(Document understanding data)
* * *

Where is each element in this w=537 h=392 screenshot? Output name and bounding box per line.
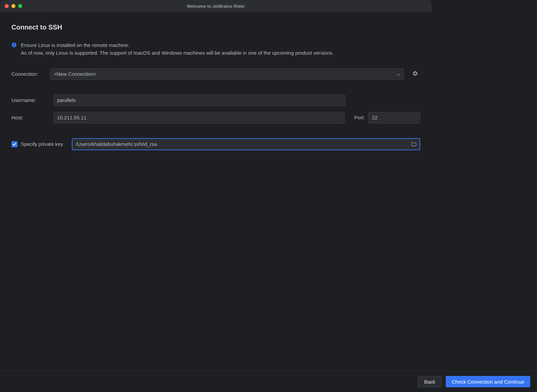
titlebar: Welcome to JetBrains Rider (0, 0, 432, 12)
specify-private-key-label: Specify private key (21, 141, 63, 147)
connection-select[interactable]: <New Connection> (50, 68, 404, 80)
connection-row: Connection: <New Connection> (11, 68, 420, 80)
maximize-window-button[interactable] (18, 4, 22, 8)
private-key-input-wrap (72, 138, 420, 150)
username-input[interactable] (53, 95, 345, 106)
close-window-button[interactable] (5, 4, 9, 8)
browse-folder-button[interactable] (411, 141, 417, 147)
gear-icon (412, 70, 418, 77)
username-label: Username: (11, 97, 50, 103)
folder-icon (411, 141, 417, 147)
minimize-window-button[interactable] (11, 4, 15, 8)
connection-settings-button[interactable] (410, 69, 420, 79)
window-controls (0, 4, 22, 8)
username-row: Username: (11, 95, 420, 106)
checkbox-box (11, 141, 17, 147)
info-icon (11, 42, 17, 48)
svg-point-1 (14, 43, 14, 44)
svg-rect-2 (14, 45, 14, 47)
connection-selected-value: <New Connection> (54, 71, 97, 77)
info-text: Ensure Linux is installed on the remote … (21, 41, 334, 57)
specify-private-key-checkbox[interactable]: Specify private key (11, 141, 63, 147)
chevron-down-icon (396, 72, 400, 76)
port-label: Port: (354, 115, 365, 120)
host-row: Host: Port: (11, 112, 420, 123)
connection-label: Connection: (11, 71, 50, 77)
private-key-input[interactable] (72, 138, 420, 150)
content-area: Connect to SSH Ensure Linux is installed… (0, 12, 432, 150)
host-label: Host: (11, 115, 50, 120)
info-panel: Ensure Linux is installed on the remote … (11, 41, 420, 57)
port-input[interactable] (368, 112, 420, 123)
check-icon (12, 142, 16, 146)
info-line-1: Ensure Linux is installed on the remote … (21, 42, 130, 48)
host-input[interactable] (53, 112, 345, 123)
page-title: Connect to SSH (11, 23, 420, 31)
info-line-2: As of now, only Linux is supported. The … (21, 50, 334, 56)
window-title: Welcome to JetBrains Rider (0, 4, 432, 9)
private-key-row: Specify private key (11, 138, 420, 150)
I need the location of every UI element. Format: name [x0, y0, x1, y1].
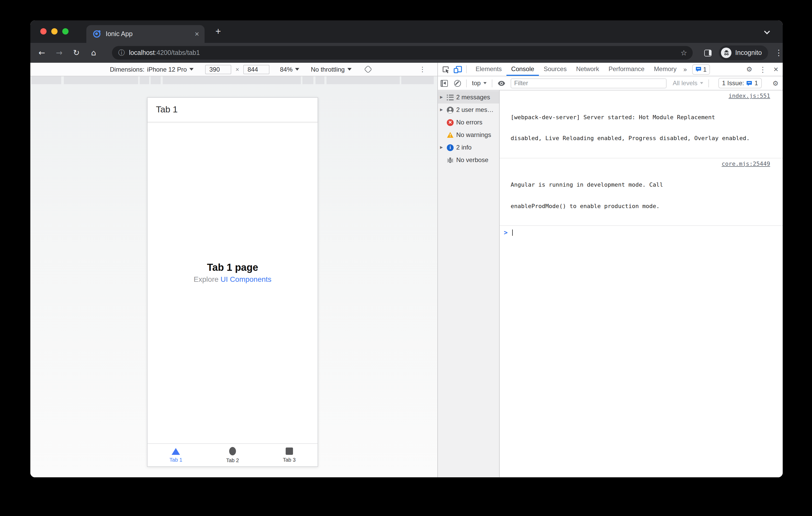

* * *

• WHAT IS EXPECTED: Leave the pictures out and print every record exactly.

• TASK SOLUTION:
Where is each element in this w=537 h=392 screenshot? Output name and bounding box per line.
titlebar: Welcome to JetBrains Rider (0, 0, 432, 12)
specify-private-key-label: Specify private key (21, 141, 63, 147)
connection-select[interactable]: <New Connection> (50, 68, 404, 80)
connection-row: Connection: <New Connection> (11, 68, 420, 80)
maximize-window-button[interactable] (18, 4, 22, 8)
private-key-input-wrap (72, 138, 420, 150)
username-input[interactable] (53, 95, 345, 106)
close-window-button[interactable] (5, 4, 9, 8)
browse-folder-button[interactable] (411, 141, 417, 147)
gear-icon (412, 70, 418, 77)
username-label: Username: (11, 97, 50, 103)
folder-icon (411, 141, 417, 147)
minimize-window-button[interactable] (11, 4, 15, 8)
connection-settings-button[interactable] (410, 69, 420, 79)
window-controls (0, 4, 22, 8)
username-row: Username: (11, 95, 420, 106)
checkbox-box (11, 141, 17, 147)
info-icon (11, 42, 17, 48)
svg-point-1 (14, 43, 14, 44)
svg-rect-2 (14, 45, 14, 47)
connection-selected-value: <New Connection> (54, 71, 97, 77)
info-text: Ensure Linux is installed on the remote … (21, 41, 334, 57)
specify-private-key-checkbox[interactable]: Specify private key (11, 141, 63, 147)
chevron-down-icon (396, 72, 400, 76)
port-label: Port: (354, 115, 365, 120)
host-row: Host: Port: (11, 112, 420, 123)
connection-label: Connection: (11, 71, 50, 77)
private-key-input[interactable] (72, 138, 420, 150)
content-area: Connect to SSH Ensure Linux is installed… (0, 12, 432, 150)
host-label: Host: (11, 115, 50, 120)
info-panel: Ensure Linux is installed on the remote … (11, 41, 420, 57)
port-input[interactable] (368, 112, 420, 123)
check-icon (12, 142, 16, 146)
info-line-1: Ensure Linux is installed on the remote … (21, 42, 130, 48)
host-input[interactable] (53, 112, 345, 123)
page-title: Connect to SSH (11, 23, 420, 31)
info-line-2: As of now, only Linux is supported. The … (21, 50, 334, 56)
window-title: Welcome to JetBrains Rider (0, 4, 432, 9)
private-key-row: Specify private key (11, 138, 420, 150)
I need the location of every UI element. Format: name [x0, y0, x1, y1].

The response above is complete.